Mr Hinks says: 'We both have jobs, we had to write out the cheque for the stairlift there and then. At least we can do that.'
Each day, the family pray Lucy will begin to respond more and will try anything to raise a tiny smile.
'I've told her that if she can talk to us, she can have a puppy,' said Mrs Hinks.
'Even if she just gave us a glimmer, that would be something.'
A spokeswoman at GlaxoSmithKline said: 'Any suspected adverse reaction related to vaccination can be very distressing and we take these reports very seriously.
'The UK medicines safety agency regularly reviews all reported suspected adverse events and has concluded that no new or serious risks have been identified during use of Cervarix in the UK, and that the balance of benefits and risks remains positive.'
Cumbria's health authority says the cervical cancer jab used to immunise 60,000 girls in the county so far has a 'strong safety record'.
The dangers of the disease were highlighted by the death of reality TV star Jade Goody from cervical cancer.
A spokeswoman for NHS Cumbria said: 'In the UK, about 3,000 women are diagnosed with cervical cancer every year and about 1,000 die from it.
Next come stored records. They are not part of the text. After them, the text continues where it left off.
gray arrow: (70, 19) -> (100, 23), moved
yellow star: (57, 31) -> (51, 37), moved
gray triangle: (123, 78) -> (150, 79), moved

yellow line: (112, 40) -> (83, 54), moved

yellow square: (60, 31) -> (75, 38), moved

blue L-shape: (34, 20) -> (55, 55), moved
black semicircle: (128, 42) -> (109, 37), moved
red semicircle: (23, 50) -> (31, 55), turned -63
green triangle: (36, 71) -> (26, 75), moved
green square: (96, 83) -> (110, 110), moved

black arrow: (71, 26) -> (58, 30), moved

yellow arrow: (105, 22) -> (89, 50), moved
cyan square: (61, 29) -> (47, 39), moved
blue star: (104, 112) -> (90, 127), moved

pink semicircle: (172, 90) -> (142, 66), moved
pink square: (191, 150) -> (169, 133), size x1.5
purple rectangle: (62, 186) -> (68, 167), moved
'The HPV vaccine is designed to help protect young women from developing the human papilloma virus, one of the causes of cervical cancer.
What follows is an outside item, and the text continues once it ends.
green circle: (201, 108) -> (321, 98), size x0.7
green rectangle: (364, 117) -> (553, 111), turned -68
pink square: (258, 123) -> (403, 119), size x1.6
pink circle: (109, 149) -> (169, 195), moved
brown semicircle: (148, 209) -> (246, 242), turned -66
'The vaccine has been rigorously tested and a million doses have now been given in the UK.'
Lucy is not the first to have suffered devastating health effects apparently linked to the injection.
Rachel Attridge, then 17, was unable to move, speak or eat for four months, after she was struck down 18 months ago with Guillain-Barre Syndrome - a rare disease where the body's immune system attacks the nervous system by mistake.
Her doctors told her they were '99.9 per cent sure', the illness had been triggered by the cervical cancer jab.
In one of the most high-profile cases linked to the injection, though, Natalie Morton's death - one hour after being given the jab - was judged to be nothing to do with the immunisation.
The 14-year-old died from an undiagnosed heart tumour.